━━ Data records ━━

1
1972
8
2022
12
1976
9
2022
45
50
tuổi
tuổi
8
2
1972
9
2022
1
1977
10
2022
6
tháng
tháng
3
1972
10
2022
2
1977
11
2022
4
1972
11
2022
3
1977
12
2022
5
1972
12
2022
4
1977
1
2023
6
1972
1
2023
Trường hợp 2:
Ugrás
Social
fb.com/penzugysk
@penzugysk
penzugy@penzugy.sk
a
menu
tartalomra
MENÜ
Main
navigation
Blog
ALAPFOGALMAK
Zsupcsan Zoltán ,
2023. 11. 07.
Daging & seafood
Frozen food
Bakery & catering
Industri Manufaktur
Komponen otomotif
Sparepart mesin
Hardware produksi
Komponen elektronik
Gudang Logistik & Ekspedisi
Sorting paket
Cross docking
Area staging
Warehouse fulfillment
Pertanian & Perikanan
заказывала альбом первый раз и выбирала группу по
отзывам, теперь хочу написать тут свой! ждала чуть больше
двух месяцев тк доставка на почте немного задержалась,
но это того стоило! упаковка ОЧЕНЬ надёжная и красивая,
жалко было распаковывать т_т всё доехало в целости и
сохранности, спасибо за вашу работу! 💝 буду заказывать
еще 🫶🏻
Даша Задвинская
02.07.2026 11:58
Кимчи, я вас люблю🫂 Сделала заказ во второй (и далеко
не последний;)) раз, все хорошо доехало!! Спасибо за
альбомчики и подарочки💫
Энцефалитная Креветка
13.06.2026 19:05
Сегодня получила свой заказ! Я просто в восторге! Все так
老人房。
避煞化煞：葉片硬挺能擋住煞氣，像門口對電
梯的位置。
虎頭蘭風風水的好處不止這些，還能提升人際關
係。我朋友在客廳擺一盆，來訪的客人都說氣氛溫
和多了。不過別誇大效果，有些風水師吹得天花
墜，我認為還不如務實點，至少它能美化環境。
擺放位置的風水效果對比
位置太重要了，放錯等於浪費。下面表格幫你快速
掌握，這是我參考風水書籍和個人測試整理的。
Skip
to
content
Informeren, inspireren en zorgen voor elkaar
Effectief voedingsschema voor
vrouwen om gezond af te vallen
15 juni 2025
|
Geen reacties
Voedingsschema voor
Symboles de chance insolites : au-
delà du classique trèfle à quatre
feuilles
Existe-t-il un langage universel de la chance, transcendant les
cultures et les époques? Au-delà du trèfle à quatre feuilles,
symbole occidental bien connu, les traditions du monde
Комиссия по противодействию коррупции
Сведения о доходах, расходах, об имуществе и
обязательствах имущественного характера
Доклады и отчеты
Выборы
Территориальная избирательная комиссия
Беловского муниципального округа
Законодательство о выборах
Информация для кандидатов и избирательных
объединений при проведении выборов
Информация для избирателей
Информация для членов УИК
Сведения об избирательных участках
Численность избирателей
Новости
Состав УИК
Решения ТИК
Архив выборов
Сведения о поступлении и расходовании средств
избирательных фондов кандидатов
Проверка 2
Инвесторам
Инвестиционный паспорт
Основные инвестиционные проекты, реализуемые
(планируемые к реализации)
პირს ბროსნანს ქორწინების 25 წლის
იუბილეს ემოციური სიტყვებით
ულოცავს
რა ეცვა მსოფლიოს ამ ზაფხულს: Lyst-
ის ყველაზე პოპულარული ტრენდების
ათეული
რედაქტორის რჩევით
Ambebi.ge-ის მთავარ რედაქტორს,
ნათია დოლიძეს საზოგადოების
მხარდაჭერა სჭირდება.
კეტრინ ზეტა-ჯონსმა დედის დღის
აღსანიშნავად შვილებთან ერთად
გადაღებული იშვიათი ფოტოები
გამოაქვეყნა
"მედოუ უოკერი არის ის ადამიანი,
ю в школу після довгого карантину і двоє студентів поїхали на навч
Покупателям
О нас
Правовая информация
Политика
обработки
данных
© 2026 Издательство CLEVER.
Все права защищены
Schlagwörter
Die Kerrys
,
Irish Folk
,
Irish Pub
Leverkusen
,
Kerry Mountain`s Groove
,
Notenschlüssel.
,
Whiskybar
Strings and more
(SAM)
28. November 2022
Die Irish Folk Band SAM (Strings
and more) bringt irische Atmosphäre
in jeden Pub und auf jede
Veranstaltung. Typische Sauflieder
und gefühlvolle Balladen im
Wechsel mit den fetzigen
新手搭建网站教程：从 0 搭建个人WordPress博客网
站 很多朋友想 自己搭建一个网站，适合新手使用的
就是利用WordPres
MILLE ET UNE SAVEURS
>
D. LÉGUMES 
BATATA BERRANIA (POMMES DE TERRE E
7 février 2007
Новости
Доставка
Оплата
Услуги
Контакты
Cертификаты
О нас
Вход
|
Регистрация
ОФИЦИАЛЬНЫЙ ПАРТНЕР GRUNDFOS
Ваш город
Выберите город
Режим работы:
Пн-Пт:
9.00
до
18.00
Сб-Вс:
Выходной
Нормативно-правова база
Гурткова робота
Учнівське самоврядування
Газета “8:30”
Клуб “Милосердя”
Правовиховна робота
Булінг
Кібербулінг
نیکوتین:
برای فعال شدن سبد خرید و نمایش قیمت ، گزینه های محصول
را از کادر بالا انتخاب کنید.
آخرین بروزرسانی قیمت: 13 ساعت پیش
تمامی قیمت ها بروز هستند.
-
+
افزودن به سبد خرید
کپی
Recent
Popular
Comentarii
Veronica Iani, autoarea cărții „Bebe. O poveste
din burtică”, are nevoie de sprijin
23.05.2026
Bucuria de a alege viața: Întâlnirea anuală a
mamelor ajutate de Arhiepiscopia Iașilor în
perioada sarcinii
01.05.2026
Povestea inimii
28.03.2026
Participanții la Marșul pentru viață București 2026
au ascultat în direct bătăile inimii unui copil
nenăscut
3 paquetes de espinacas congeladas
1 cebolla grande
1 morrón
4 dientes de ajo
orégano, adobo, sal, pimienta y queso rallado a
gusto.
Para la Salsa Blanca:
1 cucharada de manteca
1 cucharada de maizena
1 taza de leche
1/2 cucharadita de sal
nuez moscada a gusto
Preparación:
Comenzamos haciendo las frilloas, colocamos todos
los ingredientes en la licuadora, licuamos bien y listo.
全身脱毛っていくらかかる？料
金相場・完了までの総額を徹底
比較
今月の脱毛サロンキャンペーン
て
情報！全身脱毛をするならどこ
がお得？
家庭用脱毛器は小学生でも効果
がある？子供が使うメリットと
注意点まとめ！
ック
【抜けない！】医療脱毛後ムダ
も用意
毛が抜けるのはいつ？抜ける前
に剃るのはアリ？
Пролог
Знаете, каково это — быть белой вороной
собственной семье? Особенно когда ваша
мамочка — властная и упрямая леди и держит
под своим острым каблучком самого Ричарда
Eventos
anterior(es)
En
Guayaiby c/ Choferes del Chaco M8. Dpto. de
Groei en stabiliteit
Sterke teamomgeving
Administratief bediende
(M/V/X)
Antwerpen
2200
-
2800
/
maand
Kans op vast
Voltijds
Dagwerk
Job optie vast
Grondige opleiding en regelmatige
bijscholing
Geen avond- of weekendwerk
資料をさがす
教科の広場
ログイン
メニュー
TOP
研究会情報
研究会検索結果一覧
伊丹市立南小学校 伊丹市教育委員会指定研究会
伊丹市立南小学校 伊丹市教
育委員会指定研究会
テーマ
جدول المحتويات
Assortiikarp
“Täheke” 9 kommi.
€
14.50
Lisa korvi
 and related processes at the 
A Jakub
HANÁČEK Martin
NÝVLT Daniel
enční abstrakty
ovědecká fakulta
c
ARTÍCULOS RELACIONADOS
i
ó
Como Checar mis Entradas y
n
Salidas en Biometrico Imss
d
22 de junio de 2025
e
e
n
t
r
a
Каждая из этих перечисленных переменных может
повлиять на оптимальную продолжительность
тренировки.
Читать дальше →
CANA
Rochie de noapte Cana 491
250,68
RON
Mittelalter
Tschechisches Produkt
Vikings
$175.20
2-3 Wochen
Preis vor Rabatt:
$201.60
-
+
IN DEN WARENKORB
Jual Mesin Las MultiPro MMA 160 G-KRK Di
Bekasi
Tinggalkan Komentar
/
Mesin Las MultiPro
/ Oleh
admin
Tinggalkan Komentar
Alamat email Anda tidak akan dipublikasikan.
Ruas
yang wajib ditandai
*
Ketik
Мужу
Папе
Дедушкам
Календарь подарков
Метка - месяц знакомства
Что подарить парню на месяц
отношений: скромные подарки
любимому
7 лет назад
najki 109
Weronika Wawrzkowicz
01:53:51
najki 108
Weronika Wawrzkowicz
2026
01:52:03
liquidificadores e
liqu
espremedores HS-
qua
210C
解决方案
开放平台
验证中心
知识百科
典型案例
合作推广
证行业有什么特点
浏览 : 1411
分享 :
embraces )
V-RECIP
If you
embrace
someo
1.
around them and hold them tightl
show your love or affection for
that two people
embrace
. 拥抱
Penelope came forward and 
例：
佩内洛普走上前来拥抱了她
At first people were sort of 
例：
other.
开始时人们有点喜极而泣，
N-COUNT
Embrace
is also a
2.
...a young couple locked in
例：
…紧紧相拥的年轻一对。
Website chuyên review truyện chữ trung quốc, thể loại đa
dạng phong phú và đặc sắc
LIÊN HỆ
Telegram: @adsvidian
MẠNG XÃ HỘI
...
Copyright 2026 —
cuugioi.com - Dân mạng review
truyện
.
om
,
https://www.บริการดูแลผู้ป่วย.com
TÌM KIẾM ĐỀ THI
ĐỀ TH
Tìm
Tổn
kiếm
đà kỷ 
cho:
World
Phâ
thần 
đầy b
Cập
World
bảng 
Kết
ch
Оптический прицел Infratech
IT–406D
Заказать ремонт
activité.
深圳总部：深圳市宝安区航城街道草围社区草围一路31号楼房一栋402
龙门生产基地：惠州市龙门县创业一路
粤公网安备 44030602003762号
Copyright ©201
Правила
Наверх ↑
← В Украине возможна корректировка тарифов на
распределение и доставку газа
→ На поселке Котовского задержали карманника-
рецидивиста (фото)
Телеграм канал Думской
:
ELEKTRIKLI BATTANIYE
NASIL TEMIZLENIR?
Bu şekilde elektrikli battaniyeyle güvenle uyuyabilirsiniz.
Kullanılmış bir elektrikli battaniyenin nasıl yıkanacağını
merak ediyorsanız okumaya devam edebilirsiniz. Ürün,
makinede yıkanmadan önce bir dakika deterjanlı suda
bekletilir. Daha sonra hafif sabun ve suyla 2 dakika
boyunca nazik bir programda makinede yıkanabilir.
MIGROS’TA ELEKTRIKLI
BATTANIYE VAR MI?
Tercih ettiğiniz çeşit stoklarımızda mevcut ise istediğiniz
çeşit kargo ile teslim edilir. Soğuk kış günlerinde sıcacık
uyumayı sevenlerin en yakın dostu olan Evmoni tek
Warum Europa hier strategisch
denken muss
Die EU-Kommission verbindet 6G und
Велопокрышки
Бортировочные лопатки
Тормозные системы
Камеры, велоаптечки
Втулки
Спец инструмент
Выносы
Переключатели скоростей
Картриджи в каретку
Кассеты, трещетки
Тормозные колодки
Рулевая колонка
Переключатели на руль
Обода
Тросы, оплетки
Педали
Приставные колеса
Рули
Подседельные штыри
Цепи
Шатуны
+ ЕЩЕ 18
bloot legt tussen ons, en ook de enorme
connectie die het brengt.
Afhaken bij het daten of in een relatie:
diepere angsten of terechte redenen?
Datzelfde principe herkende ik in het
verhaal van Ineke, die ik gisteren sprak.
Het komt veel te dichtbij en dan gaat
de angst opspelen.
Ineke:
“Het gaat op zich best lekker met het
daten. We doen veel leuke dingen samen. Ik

━━━

#### Aim of the exercise
Every line above with the word "cucharada" belongs in the answer, copied as written.

#### Task answer
1 cucharada de manteca
1 cucharada de maizena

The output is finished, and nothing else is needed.